(Page-level text extractions)
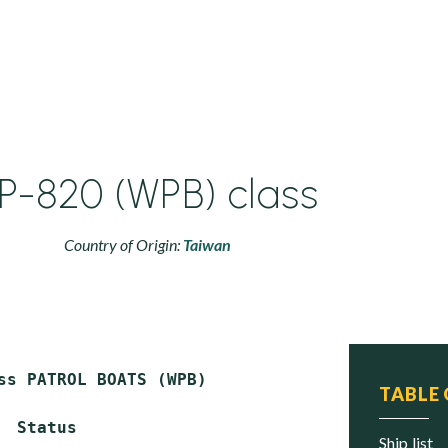
P-820 (WPB) class
Country of Origin:
Taiwan
ss PATROL BOATS (WPB)

TABLE
  Status

ship list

### Problem requirements
All entries, top to bottom, should be retyped exactly; the pictures should not be.

### Answer section
P-820 (WPB) class
Country of Origin:
Taiwan
ss PATROL BOATS (WPB)

TABLE
  Status

ship list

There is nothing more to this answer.